Iraqi court may permit marriage of 12-year-old girl whose mother says was raped and kidnapped
Rights groups say marriages of minors ‘happen regularly’

Protests have taken place outside an Iraqi court which was hearing a case into whether to allow the marriage of a 12-year-old girl to a man, 25.
The case has sparked fury in Iraq, after the girl’s plight was highlighted on social media.
The hearing, in Kadhimiya, south of Baghdad, was adjourned to next week following anger over the case. Activists protested with banners reading “the marriage of minors is a crime against childhood”, after the girl’s mother pleaded for help to halt the wedding.
According to the mother, the young girl was married to her stepmother’s brother, reported Al Bawaba.
She was married despite the legal age of marriage in Iraq being 18, but which can be lowered to 15 in cases of parental or judicial consent, according to charity Save the Children.

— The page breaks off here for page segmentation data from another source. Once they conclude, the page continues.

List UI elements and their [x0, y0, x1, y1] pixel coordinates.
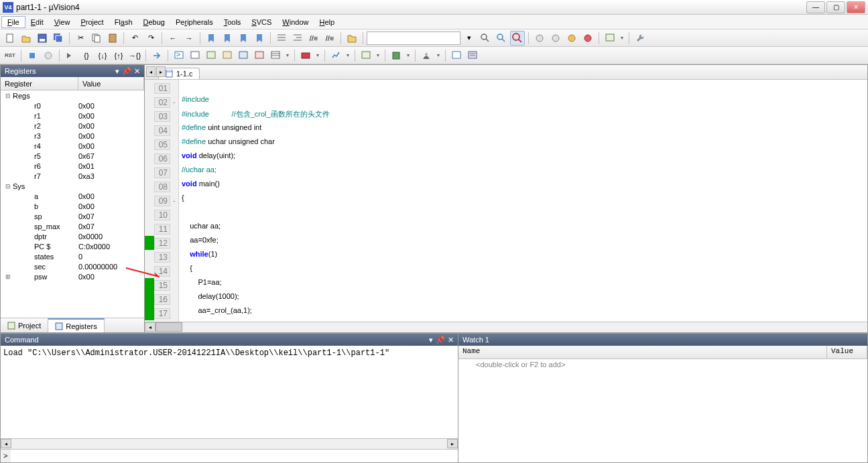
command-output[interactable]: Load "C:\\Users\\Administrator.USER-2014…	[1, 346, 458, 438]
cut-icon[interactable]: ✂	[73, 31, 88, 46]
serial-dropdown-icon[interactable]: ▾	[314, 52, 321, 58]
window-dropdown-icon[interactable]: ▾	[619, 35, 625, 41]
run-to-cursor-icon[interactable]: →{}	[127, 48, 142, 63]
registers-window-icon[interactable]	[220, 48, 235, 63]
uncomment-icon[interactable]: //≡	[322, 31, 337, 46]
nav-back-icon[interactable]: ←	[166, 31, 180, 46]
show-next-icon[interactable]	[149, 48, 164, 63]
reset-icon[interactable]: RST	[3, 48, 17, 63]
save-icon[interactable]	[35, 31, 50, 46]
stop-icon[interactable]	[41, 48, 56, 63]
register-row[interactable]: r70xa3	[1, 171, 144, 181]
menu-help[interactable]: Help	[314, 17, 340, 27]
cmd-close-icon[interactable]: ✕	[448, 336, 454, 344]
register-row[interactable]: sp_max0x07	[1, 221, 144, 231]
watch-name-column[interactable]: Name	[458, 346, 827, 358]
find-combo[interactable]	[367, 31, 460, 45]
register-group[interactable]: ⊟Regs	[1, 90, 144, 101]
register-row[interactable]: r20x00	[1, 121, 144, 131]
find-icon[interactable]	[478, 31, 493, 46]
undo-icon[interactable]: ↶	[127, 31, 142, 46]
toolbox-dropdown-icon[interactable]: ▾	[435, 52, 442, 58]
register-row[interactable]: dptr0x0000	[1, 231, 144, 241]
project-tab[interactable]: Project	[1, 318, 48, 332]
open-file-icon[interactable]	[19, 31, 34, 46]
bookmark-next-icon[interactable]	[236, 31, 251, 46]
system-viewer-icon[interactable]	[389, 48, 404, 63]
menu-project[interactable]: Project	[75, 17, 109, 27]
analysis-window-icon[interactable]	[328, 48, 343, 63]
maximize-button[interactable]: ▢	[826, 1, 845, 13]
comment-icon[interactable]: //≡	[306, 31, 321, 46]
window-icon[interactable]	[603, 31, 617, 46]
tab-nav-right-icon[interactable]: ▸	[156, 66, 166, 77]
register-row[interactable]: r50x67	[1, 151, 144, 161]
tab-nav-left-icon[interactable]: ◂	[146, 66, 156, 77]
redo-icon[interactable]: ↷	[143, 31, 158, 46]
menu-tools[interactable]: Tools	[219, 17, 247, 27]
save-all-icon[interactable]	[51, 31, 66, 46]
call-stack-icon[interactable]	[236, 48, 251, 63]
register-row[interactable]: ⊞psw0x00	[1, 271, 144, 281]
register-row[interactable]: sec0.00000000	[1, 261, 144, 271]
panel-pin-icon[interactable]: 📌	[122, 67, 131, 76]
toolbox-icon[interactable]	[419, 48, 434, 63]
menu-peripherals[interactable]: Peripherals	[170, 17, 219, 27]
register-row[interactable]: b0x00	[1, 201, 144, 211]
debug-circle4-icon[interactable]	[580, 31, 595, 46]
trace-window-icon[interactable]	[359, 48, 373, 63]
panel-dropdown-icon[interactable]: ▾	[115, 67, 119, 76]
cmd-scroll-left-icon[interactable]: ◂	[1, 439, 11, 448]
disassembly-icon[interactable]	[188, 48, 202, 63]
step-over-icon[interactable]: {}	[79, 48, 94, 63]
new-file-icon[interactable]	[3, 31, 17, 46]
menu-view[interactable]: View	[49, 17, 76, 27]
register-row[interactable]: sp0x07	[1, 211, 144, 221]
memory-dropdown-icon[interactable]: ▾	[284, 52, 291, 58]
register-group[interactable]: ⊟Sys	[1, 181, 144, 191]
run-icon[interactable]	[25, 48, 40, 63]
register-row[interactable]: r00x00	[1, 101, 144, 111]
register-row[interactable]: PC $C:0x0000	[1, 241, 144, 251]
find-dropdown-icon[interactable]: ▾	[462, 31, 477, 46]
value-column-header[interactable]: Value	[78, 77, 144, 90]
debug-circle1-icon[interactable]	[532, 31, 547, 46]
register-row[interactable]: states0	[1, 251, 144, 261]
outdent-icon[interactable]	[290, 31, 305, 46]
bookmark-prev-icon[interactable]	[220, 31, 235, 46]
symbol-window-icon[interactable]	[204, 48, 219, 63]
debug-circle3-icon[interactable]	[564, 31, 579, 46]
nav-forward-icon[interactable]: →	[182, 31, 196, 46]
menu-edit[interactable]: Edit	[25, 17, 49, 27]
menu-debug[interactable]: Debug	[138, 17, 170, 27]
memory-window-icon[interactable]	[268, 48, 283, 63]
menu-svcs[interactable]: SVCS	[246, 17, 277, 27]
trace-dropdown-icon[interactable]: ▾	[375, 52, 381, 58]
command-window-icon[interactable]: >	[172, 48, 186, 63]
command-input[interactable]	[11, 450, 458, 462]
folder-icon[interactable]	[345, 31, 359, 46]
register-row[interactable]: r30x00	[1, 131, 144, 141]
step-out-icon[interactable]: {↑}	[111, 48, 126, 63]
minimize-button[interactable]: —	[806, 1, 825, 13]
incremental-find-icon[interactable]	[510, 31, 525, 46]
wrench-icon[interactable]	[633, 31, 647, 46]
step-into-icon[interactable]: {↓}	[95, 48, 110, 63]
cmd-dropdown-icon[interactable]: ▾	[429, 336, 433, 344]
menu-file[interactable]: File	[1, 16, 25, 28]
debug-circle2-icon[interactable]	[548, 31, 563, 46]
watch-placeholder-row[interactable]: <double-click or F2 to add>	[462, 360, 863, 369]
code-area[interactable]: 0102-03040506070809-1011121314151617 #in…	[145, 80, 867, 322]
close-button[interactable]: ✕	[847, 1, 865, 13]
indent-icon[interactable]	[274, 31, 289, 46]
find-in-files-icon[interactable]	[494, 31, 509, 46]
hscroll-thumb[interactable]	[156, 322, 182, 332]
options-icon[interactable]	[465, 48, 480, 63]
register-row[interactable]: r40x00	[1, 141, 144, 151]
hscroll-left-icon[interactable]: ◂	[145, 322, 156, 332]
cmd-pin-icon[interactable]: 📌	[436, 336, 445, 344]
watch-value-column[interactable]: Value	[827, 346, 867, 358]
register-row[interactable]: a0x00	[1, 191, 144, 201]
update-icon[interactable]	[449, 48, 464, 63]
analysis-dropdown-icon[interactable]: ▾	[345, 52, 351, 58]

"Religious marriages are not permitted outside civil or religious courts but these types of marriages still happen regularly and can be formalised on the payment of a small fine," it said in a recent report, according to AFP.
The mother has urged the court to annul the marriage, in order to provide a “normal life” for her daughter.
Speaking to Fallujah TV, the mother also claimed that her daughter had been “raped” by the man who could soon become her husband, after first being “kidnapped” by her father. The parents of the 12-year-old have subsequently separated.
The case has triggered an uproar on Iraqi social media since videos of the desperate mother crying and pleading for help went viral.
However, the interior ministry for violence against women said in a statement to AFP that its officials had been assured that the girl was not being coerced into marriage.
The case will now be heard on 28 November.